• What is required:
From the listing below, pull out every line where the string "insert" appears.

• Provided data:
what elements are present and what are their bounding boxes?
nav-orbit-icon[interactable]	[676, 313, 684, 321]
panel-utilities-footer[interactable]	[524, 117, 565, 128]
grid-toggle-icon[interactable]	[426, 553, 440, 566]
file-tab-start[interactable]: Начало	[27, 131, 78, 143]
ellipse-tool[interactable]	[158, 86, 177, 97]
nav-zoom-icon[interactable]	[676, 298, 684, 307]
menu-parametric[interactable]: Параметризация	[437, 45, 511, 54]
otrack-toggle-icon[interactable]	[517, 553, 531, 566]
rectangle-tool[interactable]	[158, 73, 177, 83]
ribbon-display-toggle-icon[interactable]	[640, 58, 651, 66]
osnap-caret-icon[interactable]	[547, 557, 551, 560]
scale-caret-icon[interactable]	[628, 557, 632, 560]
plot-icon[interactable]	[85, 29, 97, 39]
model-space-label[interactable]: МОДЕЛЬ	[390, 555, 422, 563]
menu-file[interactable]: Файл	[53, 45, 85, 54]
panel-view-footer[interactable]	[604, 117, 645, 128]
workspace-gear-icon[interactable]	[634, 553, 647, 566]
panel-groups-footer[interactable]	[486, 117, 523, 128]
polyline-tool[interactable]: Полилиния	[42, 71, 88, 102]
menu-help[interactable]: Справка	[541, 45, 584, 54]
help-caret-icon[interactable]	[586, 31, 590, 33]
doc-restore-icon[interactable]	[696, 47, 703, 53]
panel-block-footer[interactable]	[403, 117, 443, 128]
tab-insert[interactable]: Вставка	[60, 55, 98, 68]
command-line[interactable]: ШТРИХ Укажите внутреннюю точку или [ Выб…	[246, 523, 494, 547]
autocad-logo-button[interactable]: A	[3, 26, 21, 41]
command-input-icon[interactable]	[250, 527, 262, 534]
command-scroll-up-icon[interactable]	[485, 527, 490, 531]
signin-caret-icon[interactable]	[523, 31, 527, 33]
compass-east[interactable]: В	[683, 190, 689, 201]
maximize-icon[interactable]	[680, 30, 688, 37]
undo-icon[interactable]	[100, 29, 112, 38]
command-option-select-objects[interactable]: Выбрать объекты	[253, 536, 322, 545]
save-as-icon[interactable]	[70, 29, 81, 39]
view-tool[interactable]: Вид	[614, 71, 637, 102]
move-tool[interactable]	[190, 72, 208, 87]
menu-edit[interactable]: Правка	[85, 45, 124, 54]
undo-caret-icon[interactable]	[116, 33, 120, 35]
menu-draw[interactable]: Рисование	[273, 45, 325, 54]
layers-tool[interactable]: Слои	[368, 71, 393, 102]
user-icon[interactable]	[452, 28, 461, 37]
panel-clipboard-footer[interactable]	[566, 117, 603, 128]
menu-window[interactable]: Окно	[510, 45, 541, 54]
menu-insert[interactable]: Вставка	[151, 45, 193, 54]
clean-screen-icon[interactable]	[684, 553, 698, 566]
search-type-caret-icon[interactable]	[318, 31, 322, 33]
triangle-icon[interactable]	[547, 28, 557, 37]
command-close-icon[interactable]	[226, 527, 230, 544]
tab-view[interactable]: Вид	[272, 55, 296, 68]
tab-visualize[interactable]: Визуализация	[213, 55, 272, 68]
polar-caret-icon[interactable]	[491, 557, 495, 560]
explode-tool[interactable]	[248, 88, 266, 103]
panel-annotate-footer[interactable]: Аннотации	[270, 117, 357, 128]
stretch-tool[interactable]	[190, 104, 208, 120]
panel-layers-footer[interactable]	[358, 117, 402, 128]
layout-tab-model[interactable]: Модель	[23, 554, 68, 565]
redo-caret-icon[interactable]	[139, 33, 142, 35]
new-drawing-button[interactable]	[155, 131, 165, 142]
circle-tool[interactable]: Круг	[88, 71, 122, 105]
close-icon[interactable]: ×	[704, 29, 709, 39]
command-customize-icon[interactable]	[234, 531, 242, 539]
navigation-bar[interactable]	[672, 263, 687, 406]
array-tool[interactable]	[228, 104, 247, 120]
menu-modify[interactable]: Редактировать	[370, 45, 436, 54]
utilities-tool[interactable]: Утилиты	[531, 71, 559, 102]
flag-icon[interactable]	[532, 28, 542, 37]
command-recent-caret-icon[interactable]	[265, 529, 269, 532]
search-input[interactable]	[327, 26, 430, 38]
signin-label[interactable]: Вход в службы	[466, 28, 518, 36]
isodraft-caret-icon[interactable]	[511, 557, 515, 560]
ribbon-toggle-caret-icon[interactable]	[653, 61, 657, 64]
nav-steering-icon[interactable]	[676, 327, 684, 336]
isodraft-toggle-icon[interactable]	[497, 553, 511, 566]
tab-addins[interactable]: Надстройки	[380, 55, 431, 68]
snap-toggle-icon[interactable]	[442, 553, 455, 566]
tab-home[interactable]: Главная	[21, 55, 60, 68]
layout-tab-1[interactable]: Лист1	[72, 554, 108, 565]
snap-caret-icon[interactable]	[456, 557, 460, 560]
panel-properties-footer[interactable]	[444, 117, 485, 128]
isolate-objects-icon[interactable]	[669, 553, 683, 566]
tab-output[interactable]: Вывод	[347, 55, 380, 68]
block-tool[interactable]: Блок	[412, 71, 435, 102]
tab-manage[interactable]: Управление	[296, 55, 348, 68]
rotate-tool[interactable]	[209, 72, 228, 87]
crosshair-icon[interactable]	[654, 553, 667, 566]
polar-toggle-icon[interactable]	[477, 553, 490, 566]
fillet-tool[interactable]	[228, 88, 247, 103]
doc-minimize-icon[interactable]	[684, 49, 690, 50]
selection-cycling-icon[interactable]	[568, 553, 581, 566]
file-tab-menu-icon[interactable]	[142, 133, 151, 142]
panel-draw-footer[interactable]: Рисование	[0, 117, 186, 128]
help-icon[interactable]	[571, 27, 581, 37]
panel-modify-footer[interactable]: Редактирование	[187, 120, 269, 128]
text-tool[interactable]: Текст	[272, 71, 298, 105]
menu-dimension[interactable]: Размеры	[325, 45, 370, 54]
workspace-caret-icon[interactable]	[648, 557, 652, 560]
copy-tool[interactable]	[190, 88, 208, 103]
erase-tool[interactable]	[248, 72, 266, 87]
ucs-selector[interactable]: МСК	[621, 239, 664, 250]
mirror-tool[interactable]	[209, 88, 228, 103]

• Output of the task:
tab-insert[interactable]: Вставка	[60, 55, 98, 68]
menu-insert[interactable]: Вставка	[151, 45, 193, 54]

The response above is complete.